Copies of all lines that contain "республіки" are needed; take them from the data below.

_PROVIDED DATA_:

↓

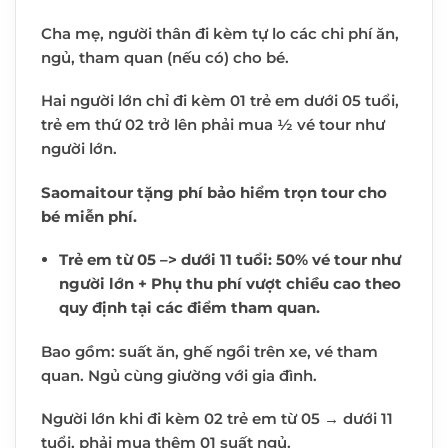
Cha mẹ, người thân đi kèm tự lo các chi phí ăn,
ngủ, tham quan (nếu có) cho bé.
Hai người lớn chỉ đi kèm 01 trẻ em dưới 05 tuổi,
trẻ em thứ 02 trở lên phải mua ½ vé tour như
người lớn.
Saomaitour tặng phí bảo hiểm trọn tour cho
bé miễn phí.
Trẻ em từ 05 –> dưới 11 tuổi: 50% vé tour như
người lớn + Phụ thu phí vượt chiều cao theo
quy định tại các điểm tham quan.
Bao gồm: suất ăn, ghế ngồi trên xe, vé tham
quan. Ngủ cùng giường với gia đình.
Người lớn khi đi kèm 02 trẻ em từ 05 → dưới 11
tuổi, phải mua thêm 01 suất ngủ.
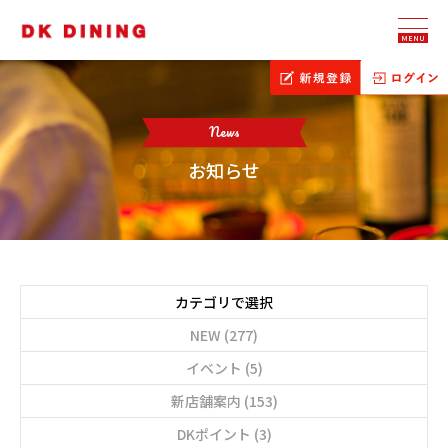
MENU
News
お知らせ
カテゴリで選択
NEW (277)
イベント (5)
新店舗案内 (153)
DKポイント (3)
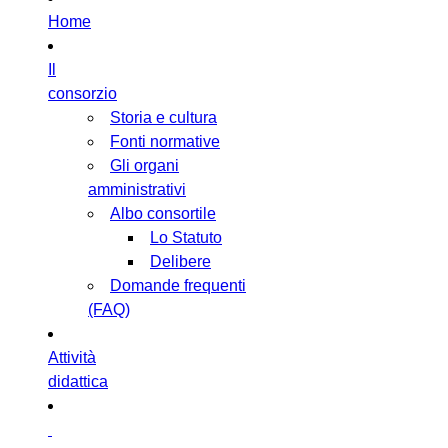
Home
Il
consorzio
Storia e cultura
Fonti normative
Gli organi
amministrativi
Albo consortile
Lo Statuto
Delibere
Domande frequenti
(FAQ)
Attività
didattica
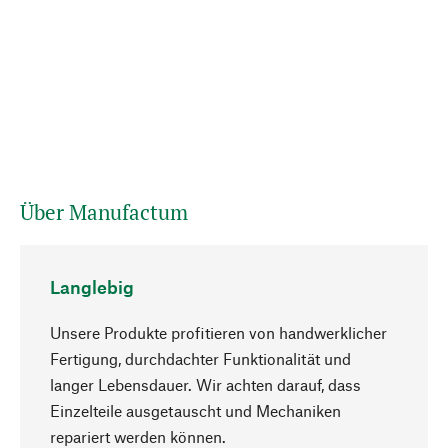
Über Manufactum
Langlebig
Unsere Produkte profitieren von handwerklicher
Fertigung, durchdachter Funktionalität und
langer Lebensdauer. Wir achten darauf, dass
Einzelteile ausgetauscht und Mechaniken
Nach oben
repariert werden können.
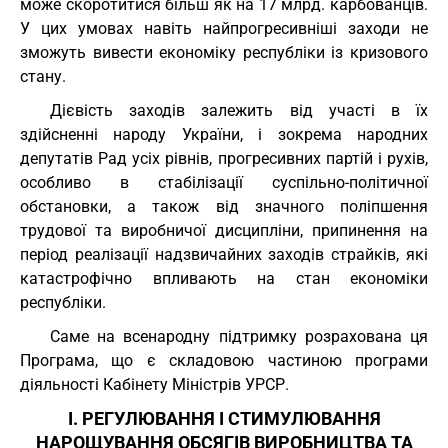
може скоротитися більш як на 17 млрд. карбованців.
У цих умовах навіть найпрогресивніші заходи не
зможуть вивести економіку республіки із кризового
стану.
Дієвість заходів залежить від участі в їх
здійсненні народу України, і зокрема народних
депутатів Рад усіх рівнів, прогресивних партій і рухів,
особливо в стабілізації суспільно-політичної
обстановки, а також від значного поліпшення
трудової та виробничої дисципліни, припинення на
період реалізації надзвичайних заходів страйків, які
катастрофічно впливають на стан економіки
республіки.
Саме на всенародну підтримку розрахована ця
Програма, що є складовою частиною програми
діяльності Кабінету Міністрів УРСР.
I. РЕГУЛЮВАННЯ І СТИМУЛЮВАННЯ
НАРОЩУВАННЯ ОБСЯГІВ ВИРОБНИЦТВА ТА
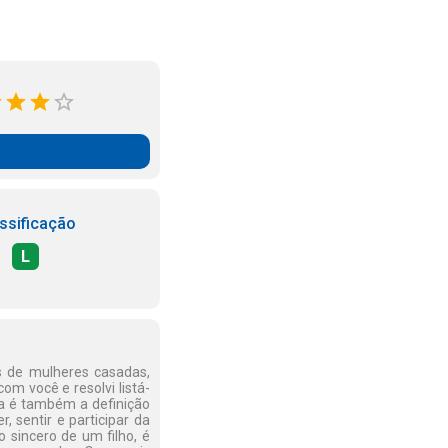
ssificação
L
s de mulheres casadas,
om você e resolvi listá-
ta é também a definição
, sentir e participar da
 sincero de um filho, é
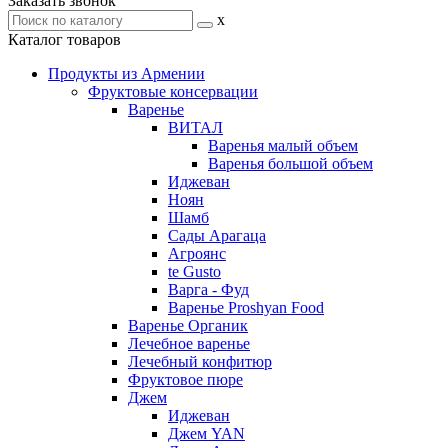
Заказать звонок
x
Каталог товаров
Продукты из Армении
Фруктовые консервации
Варенье
ВИТАЛ
Варенья малый объем
Варенья большой объем
Иджеван
Ноян
Шамб
Сады Арагаца
Агроянс
te Gusto
Варга - Фуд
Варенье Proshyan Food
Варенье Органик
Лечебное варенье
Лечебный конфитюр
Фруктовое пюре
Джем
Иджеван
Джем YAN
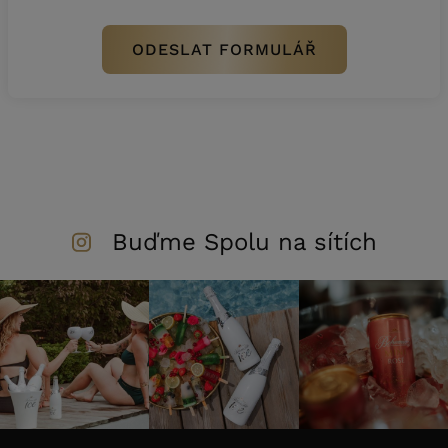
Buďme Spolu na sítích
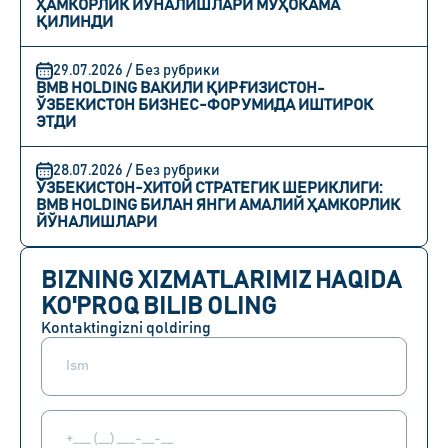
ҲАМКОРЛИК ЙЎНАЛИШЛАРИ МУҲОКАМА
ҚИЛИНДИ
29.07.2026 / Без рубрики
BMB HOLDING ВАКИЛИ ҚИРҒИЗИСТОН-
ЎЗБЕКИСТОН БИЗНЕС-ФОРУМИДА ИШТИРОК
ЭТДИ
28.07.2026 / Без рубрики
ЎЗБЕКИСТОН-ХИТОЙ СТРАТЕГИК ШЕРИКЛИГИ:
BMB HOLDING БИЛАН ЯНГИ АМАЛИЙ ҲАМКОРЛИК
ЙЎНАЛИШЛАРИ
BIZNING XIZMATLARIMIZ HAQIDA
KO'PROQ BILIB OLING
Kontaktingizni qoldiring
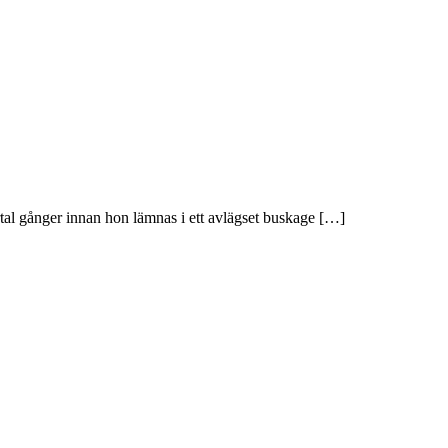
ertal gånger innan hon lämnas i ett avlägset buskage […]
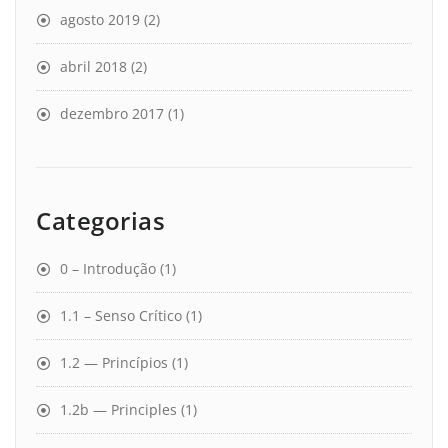
agosto 2019
(2)
abril 2018
(2)
dezembro 2017
(1)
Categorias
0 – Introdução
(1)
1.1 – Senso Crítico
(1)
1.2 — Princípios
(1)
1.2b — Principles
(1)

↑

_EXERCISE RESULT_:
зможуть вивести економіку республіки із кризового
республіки.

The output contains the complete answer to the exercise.